##### Material provided

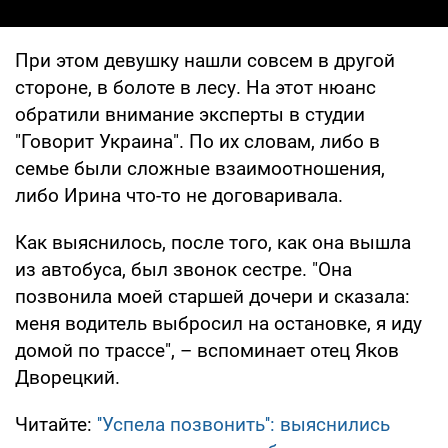
При этом девушку нашли совсем в другой
стороне, в болоте в лесу. На этот нюанс
обратили внимание эксперты в студии
"Говорит Украина". По их словам, либо в
семье были сложные взаимоотношения,
либо Ирина что-то не договаривала.
Как выяснилось, после того, как она вышла
из автобуса, был звонок сестре. "Она
позвонила моей старшей дочери и сказала:
меня водитель выбросил на остановке, я иду
домой по трассе", – вспоминает отец Яков
Дворецкий.
Читайте:
''Успела позвонить'': выяснились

##########

Activity –
Lines in the listing above that contain the word "либо" must be copied; leave out the rest.

Output below –
"Говорит Украина". По их словам, либо в
либо Ирина что-то не договаривала.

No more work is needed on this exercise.